The rule of thumb for the charitable sector is that 80 per cent of your revenue comes from 20 per cent of your donors. Hospital foundation president and CEO Ron Dumouchelle concedes that, at his organization, the ratio is closer to 90-10. But with a mission to buy expensive medical equipment, fund medical research and support special programs at five Lower Mainland medical institutions, the foundation certainly has the big-ticket projects worthy of big-dollar donors. Relying on the wealthy giver has its good points and bad points. As long as they stay motivated, they’ll carry you through any recession. But drops in the stock market are going to affect this crowd more than any other, putting at risk any discretionary spending they might have for charities.

Dumouchelle says it looks like his foundation will meet or surpass its 2009 fundraising target of more than $37 million. Still, he adds, many donors are delaying their contributions by a number of months as they grapple with their own financial situations. He also notes that the returns from gifts of stocks – which have become a significant source of revenue for many charities since capital-gains taxes were removed from such donations in 2006 – are dropping alongside the stock market. These revenue drops make planning a challenge, Dumouchelle says, and the foundation is currently cutting down some discretionary spending, holding off on hiring new staff and delaying some of its fundraising events.

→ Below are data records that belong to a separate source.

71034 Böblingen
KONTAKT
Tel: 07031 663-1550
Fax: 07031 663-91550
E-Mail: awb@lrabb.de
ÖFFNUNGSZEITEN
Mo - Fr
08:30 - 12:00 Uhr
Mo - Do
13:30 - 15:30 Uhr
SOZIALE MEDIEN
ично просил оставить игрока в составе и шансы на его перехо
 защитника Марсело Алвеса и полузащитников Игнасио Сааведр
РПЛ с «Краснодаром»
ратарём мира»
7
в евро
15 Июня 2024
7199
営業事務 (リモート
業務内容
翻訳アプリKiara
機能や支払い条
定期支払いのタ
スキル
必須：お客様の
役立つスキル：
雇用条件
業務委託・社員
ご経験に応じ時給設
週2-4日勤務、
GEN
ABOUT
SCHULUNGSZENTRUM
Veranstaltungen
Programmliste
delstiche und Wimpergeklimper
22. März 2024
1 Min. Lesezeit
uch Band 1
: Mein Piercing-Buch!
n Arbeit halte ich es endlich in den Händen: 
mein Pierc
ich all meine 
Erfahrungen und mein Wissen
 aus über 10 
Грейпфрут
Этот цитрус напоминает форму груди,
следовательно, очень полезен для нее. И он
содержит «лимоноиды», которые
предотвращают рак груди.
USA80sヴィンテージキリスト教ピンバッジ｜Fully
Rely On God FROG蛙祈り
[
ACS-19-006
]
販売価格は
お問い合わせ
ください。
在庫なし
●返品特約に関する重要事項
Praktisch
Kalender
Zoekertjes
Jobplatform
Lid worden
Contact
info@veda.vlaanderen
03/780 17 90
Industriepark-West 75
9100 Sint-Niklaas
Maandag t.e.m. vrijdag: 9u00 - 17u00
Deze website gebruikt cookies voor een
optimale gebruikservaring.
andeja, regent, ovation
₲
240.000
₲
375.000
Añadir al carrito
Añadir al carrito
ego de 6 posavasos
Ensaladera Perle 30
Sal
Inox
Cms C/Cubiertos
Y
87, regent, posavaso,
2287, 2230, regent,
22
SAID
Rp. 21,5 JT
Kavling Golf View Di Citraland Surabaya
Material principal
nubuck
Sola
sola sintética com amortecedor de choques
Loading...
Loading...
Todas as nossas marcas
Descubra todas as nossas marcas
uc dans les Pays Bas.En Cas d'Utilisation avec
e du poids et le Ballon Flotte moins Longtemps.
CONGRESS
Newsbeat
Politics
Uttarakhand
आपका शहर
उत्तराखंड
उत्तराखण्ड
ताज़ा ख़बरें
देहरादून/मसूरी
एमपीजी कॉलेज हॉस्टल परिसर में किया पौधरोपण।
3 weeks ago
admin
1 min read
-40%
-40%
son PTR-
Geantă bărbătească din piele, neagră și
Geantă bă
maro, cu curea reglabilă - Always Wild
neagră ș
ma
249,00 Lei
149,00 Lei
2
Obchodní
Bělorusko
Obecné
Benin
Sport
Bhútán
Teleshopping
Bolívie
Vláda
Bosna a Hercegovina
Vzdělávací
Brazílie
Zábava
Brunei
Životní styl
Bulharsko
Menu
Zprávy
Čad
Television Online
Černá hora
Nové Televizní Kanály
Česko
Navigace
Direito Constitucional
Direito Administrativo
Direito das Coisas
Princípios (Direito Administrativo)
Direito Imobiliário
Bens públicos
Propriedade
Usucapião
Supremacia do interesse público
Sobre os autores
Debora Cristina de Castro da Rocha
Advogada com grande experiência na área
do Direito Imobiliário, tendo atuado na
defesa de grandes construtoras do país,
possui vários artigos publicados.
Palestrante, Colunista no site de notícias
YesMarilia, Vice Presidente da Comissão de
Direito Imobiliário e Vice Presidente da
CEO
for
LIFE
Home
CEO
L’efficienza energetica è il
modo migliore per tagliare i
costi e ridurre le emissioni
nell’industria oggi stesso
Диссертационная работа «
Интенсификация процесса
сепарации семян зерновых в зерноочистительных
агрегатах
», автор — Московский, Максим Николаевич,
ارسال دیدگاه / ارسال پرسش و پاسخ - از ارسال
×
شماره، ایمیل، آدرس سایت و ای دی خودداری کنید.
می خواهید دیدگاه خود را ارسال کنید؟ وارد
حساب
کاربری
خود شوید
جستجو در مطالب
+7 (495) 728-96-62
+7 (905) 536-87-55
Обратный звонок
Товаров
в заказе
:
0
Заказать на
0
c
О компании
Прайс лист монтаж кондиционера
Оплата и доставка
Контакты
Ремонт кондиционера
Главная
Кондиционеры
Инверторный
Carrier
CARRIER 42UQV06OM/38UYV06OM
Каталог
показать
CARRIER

Key for the foundation is to ensure the relationships that have been built up with donors survive the economic downturn. That means hosting parties and giving hospital tours, where philanthropists can meet the doctors and patients their contributions are meant to help. It also means providing detailed information – via newsletters, online and in person – about the foundation’s goals and operations, demonstrating that there’s a real and present need for funding and that any money given will be responsibly spent. “Our donors oftentimes are very inquisitive about all aspects of what they’re going to be making a donation to,” Dumouchelle says. “We’re able to be quite specific and detailed from a business-case point of view.”

Wealthy donors are also becoming increasingly interested in putting their money toward their own chosen causes as opposed to allowing charities to do what it will with their cash – which, in effect, decreases the control a charity has over how to spend its revenues. In March, for example, the foundation received a $15-million donation from West Vancouver philanthropist Robert Ho – a contribution, Dumouchelle says, that was built on several months of work ironing out financial details, as well as several years of relationship building. Ho was personally interested in supporting several health areas, but Dumouchelle says the hospitals had identified another area in dire need of funding where Ho had little personal experience: hip health and mobility.

Fortunately, hospital leaders were able to sell Ho on the demands doctors were facing in mobility, and he decided to contribute to this area as well as to his personal interests. Construction of the Robert H.N. Ho Research Centre, a 700,000-square-foot, $41.5-million facility that will house the Centre for Hip Health and Mobility, is planned to begin this summer and finish in 2011.

“I think that sends a message,” Dumouchelle says, “that although the economy is down and people are affected, people still believe that this is an important investment to make.”